Le 1er décembre 1990, les ouvriers français et britanniques échangeaient de symboliques poignées de main lors de la première jonction du tunnel sous la Manche, réalisant ainsi un rêve vieux de deux siècles. Cette rencontre eut lieu dans le tunnel de service, respectivement à 15,6 km et 22,3 km des côtes françaises et anglaises. Cliquez ici pour voir la vidéo du JT de l'époque.

Le «plus grand chantier du siècle» aura duré sept ans et représenté un coût de 14,3 milliards d'euros (93,8 milliards de francs) au cours actuel.

Le 23 novembre 1990 Le Moniteur publiait un hors-série consacré à l'évenement : "Tunnel sous la manche - La Performance". Didier Counas y racontait "le chantier du siècle" dans un article intitulé :

Records sous la mer

Trois tunnels dans la craie bleue. Un système de transport unique au monde. Un financement privé jamais vu... La liste est longue.

Au-delà des querelles liées au coût et de quelques critiques quant à la réalisation, le tunnel sous la Manche est bien le chantier du siècle. Au total, près de 10.000 personnes, dont 6.000 sous terre, sont mobilisées sur au moins seize grands chantiers répartis de part et d'autre de cette mer qui, désormais - avec la jonction des deux équipes de forage dans le tunnel de service - n'en est plus tout à fait une.
Les prouesses techniques réalisées par les hommes et les machines qui creusent et bâtissent ce "lien fixe" sont à la mesure du défi. Sept jours par semaine, 24 heures sur 24, les équipes se relaient avec un souci permanent de rapidité, d'efficacité et de coordination, afin de respecter les délais draconiens accordés pour la "livraison" des 150 km (trois fois 50) de tunnels et de l'original système de transport. Une livraison, en effet, fixée à quatre années seulement après le premier coup de pioche, donné en janvier 1988.
Dompter la géologie.
Ce n'est pourtant pas les difficultés inattendues qui ont manqué.

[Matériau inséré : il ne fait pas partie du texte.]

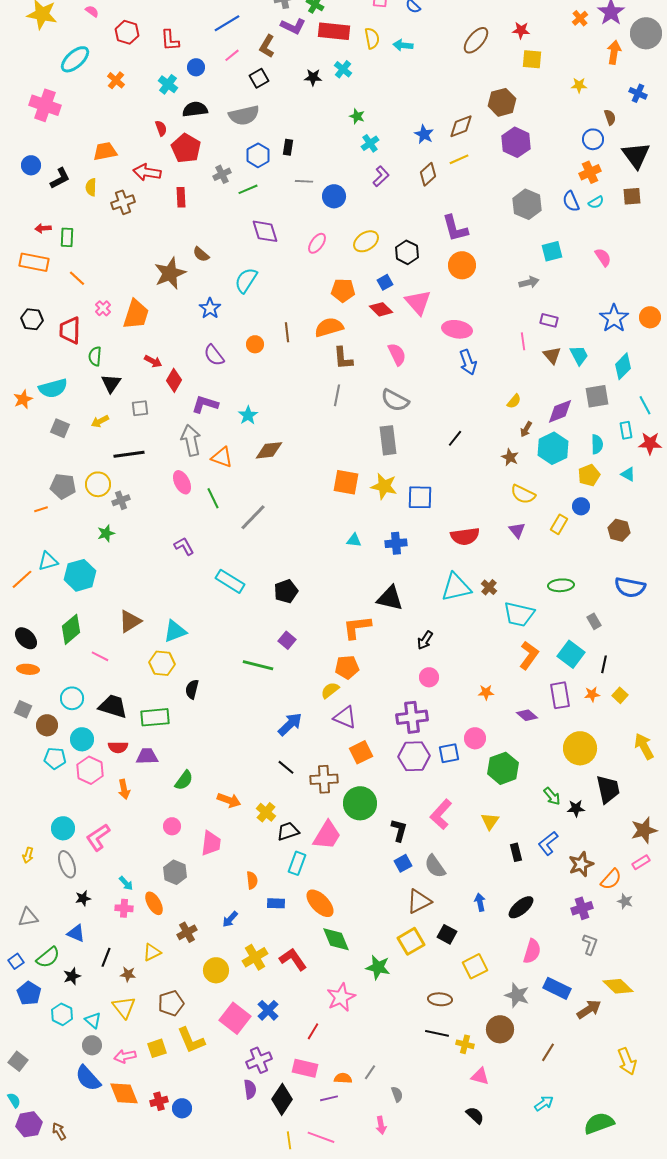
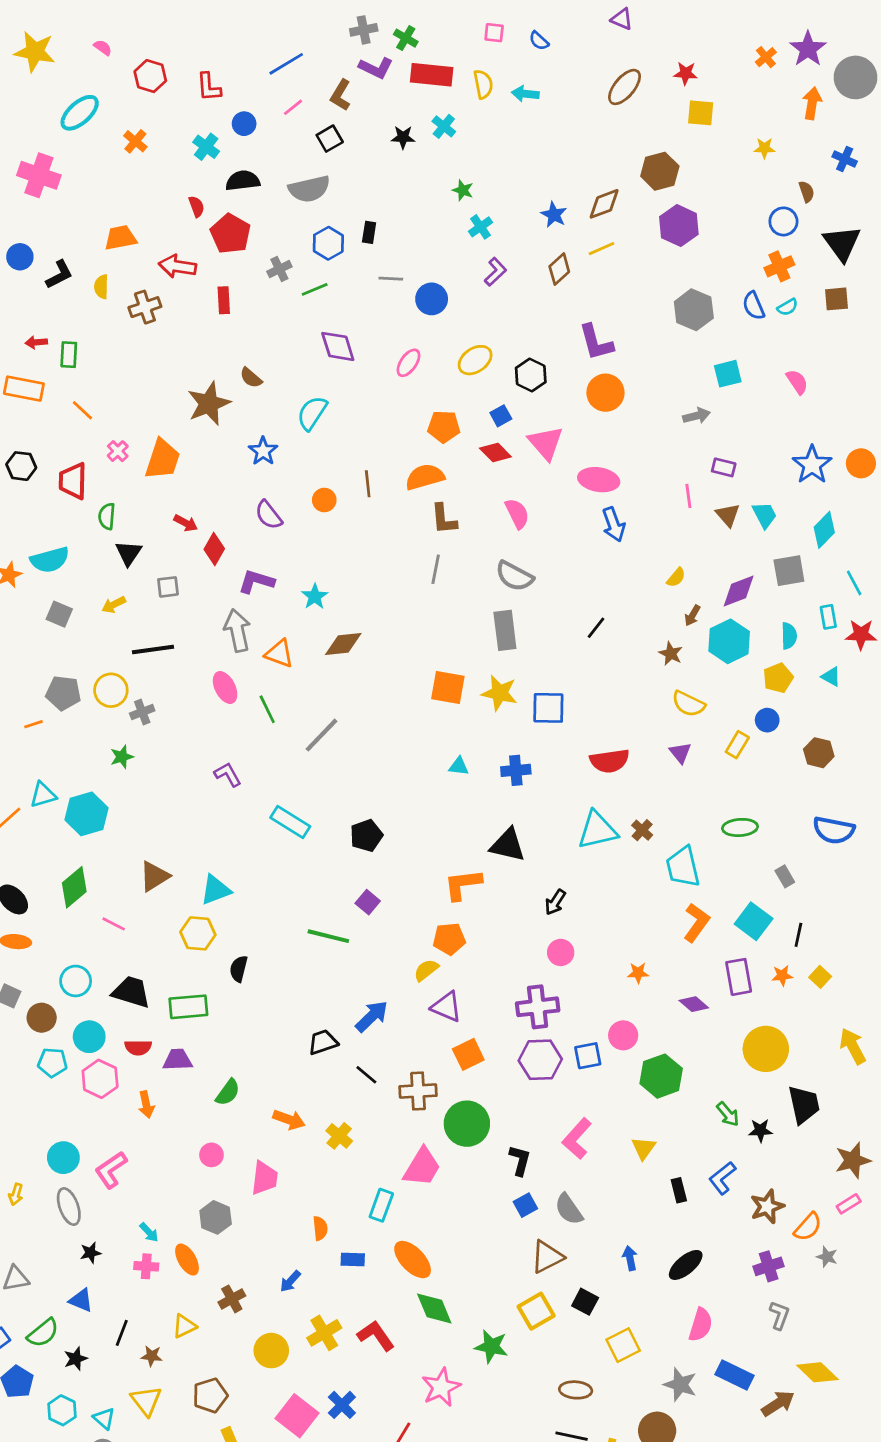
cyan trapezoid: (519, 614) -> (683, 867), turned 64
black trapezoid: (288, 831) -> (323, 1042), moved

Dès le début des travaux, les équipes de forage des deux côtés du détroit ont été confrontées aux inévitables "surprises géologiques", liées, pour l'essentiel côté français, à un comportement pour le moins capricieux de la fameuse "craie bleue" vis-à-vis des tunneliers "étanches" ultrasophistiqués utilisés, tant à l'abattage qu'à l'extraction. Côté anglais, c'est la présence de failles et fissures intempestives qui a causé quelques soucis aux responsables du chantier en créant des venues d'eau dont les tunneliers d'une technologie volontairement simplifiée, se seraient bien passés.
Les parades trouvées contre ces aléas font qu'aujourd'hui les différents etards ont été comblés. D'abord, des adaptations plus fines des tunneliers aux conditions réelles rencontrées. C'est à dire, côté français, une meilleure mise au point des machines "prototypes" pour leur permettre de mieux travailler sous de très fortes pressions d'eau. Côté  anglais, des modifications ont été apportées au système d'évacuation  des déblais derrière la tête de coupe des tunneliers ainsi que des améliorations de l'étanchéité des équipements embarqués. Ensuite, en intensifiant, là où les venues d'eau sont excessives, les injections : mortier derrière les voussoirs et traitement de la craie en profondeur par des coulis de ciment sous fortes pressions. Enfin, en veillant scrupuleusement au respect du tracé préalablement déterminé et optimisé, à la limite des précisions de la géologie moderne par le BRGM. Et ce afin de maintenir les tunneliers au beau milieu de la couche de craie bleue, dans un couloir étroit entre la base de la couche, gorgée d'eau du fait des "argiles du Gault" imperméables sous-jacentes, et sa partie supérieure, abondamment fracturée et donc elle aussi très humide". Selon la formule de Patrick Margron, du BRGM, il s'agit en effet de "choisir et non de subir les terrains à traverser...".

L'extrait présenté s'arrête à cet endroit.